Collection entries
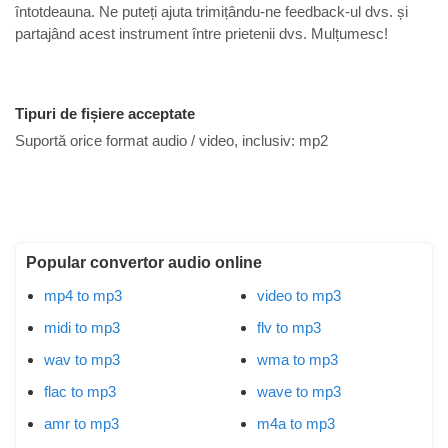
întotdeauna. Ne puteți ajuta trimițându-ne feedback-ul dvs. și
partajând acest instrument între prietenii dvs. Mulțumesc!
Tipuri de fișiere acceptate
Suportă orice format audio / video, inclusiv:
mp2
Popular convertor audio online
mp4 to mp3
video to mp3
midi to mp3
flv to mp3
wav to mp3
wma to mp3
flac to mp3
wave to mp3
amr to mp3
m4a to mp3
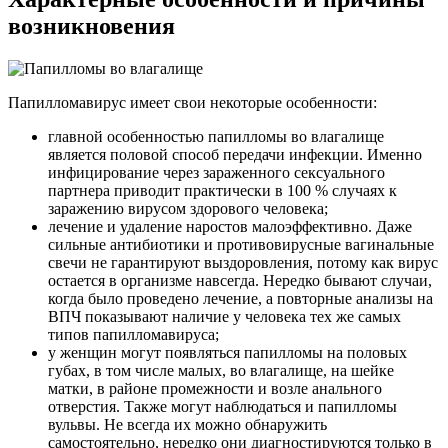
возникновения
Папилломавирус имеет свои некоторые особенности:
главной особенностью папилломы во влагалище
является половой способ передачи инфекции. Именно
инфицирование через зараженного сексуального
партнера приводит практически в 100 % случаях к
заражению вирусом здорового человека;
лечение и удаление наростов малоэффективно. Даже
сильные антибиотики и противовирусные вагинальные
свечи не гарантируют выздоровления, потому как вирус
остается в организме навсегда. Нередко бывают случаи,
когда было проведено лечение, а повторные анализы на
ВПЧ показывают наличие у человека тех же самых
типов папилломавируса;
у женщин могут появляться папилломы на половых
губах, в том числе малых, во влагалище, на шейке
матки, в районе промежности и возле анального
отверстия. Также могут наблюдаться и папилломы
вульвы. Не всегда их можно обнаружить
самостоятельно, нередко они диагностируются только в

ASSIGNED TASK: Without carrying over any picture, write out the entries above once more, exactly.

RESULT:
întotdeauna. Ne puteți ajuta trimițându-ne feedback-ul dvs. și
partajând acest instrument între prietenii dvs. Mulțumesc!
Tipuri de fișiere acceptate
Suportă orice format audio / video, inclusiv:
mp2
Popular convertor audio online
mp4 to mp3
video to mp3
midi to mp3
flv to mp3
wav to mp3
wma to mp3
flac to mp3
wave to mp3
amr to mp3
m4a to mp3
возникновения
Папилломавирус имеет свои некоторые особенности:
главной особенностью папилломы во влагалище
является половой способ передачи инфекции. Именно
инфицирование через зараженного сексуального
партнера приводит практически в 100 % случаях к
заражению вирусом здорового человека;
лечение и удаление наростов малоэффективно. Даже
сильные антибиотики и противовирусные вагинальные
свечи не гарантируют выздоровления, потому как вирус
остается в организме навсегда. Нередко бывают случаи,
когда было проведено лечение, а повторные анализы на
ВПЧ показывают наличие у человека тех же самых
типов папилломавируса;
у женщин могут появляться папилломы на половых
губах, в том числе малых, во влагалище, на шейке
матки, в районе промежности и возле анального
отверстия. Также могут наблюдаться и папилломы
вульвы. Не всегда их можно обнаружить
самостоятельно, нередко они диагностируются только в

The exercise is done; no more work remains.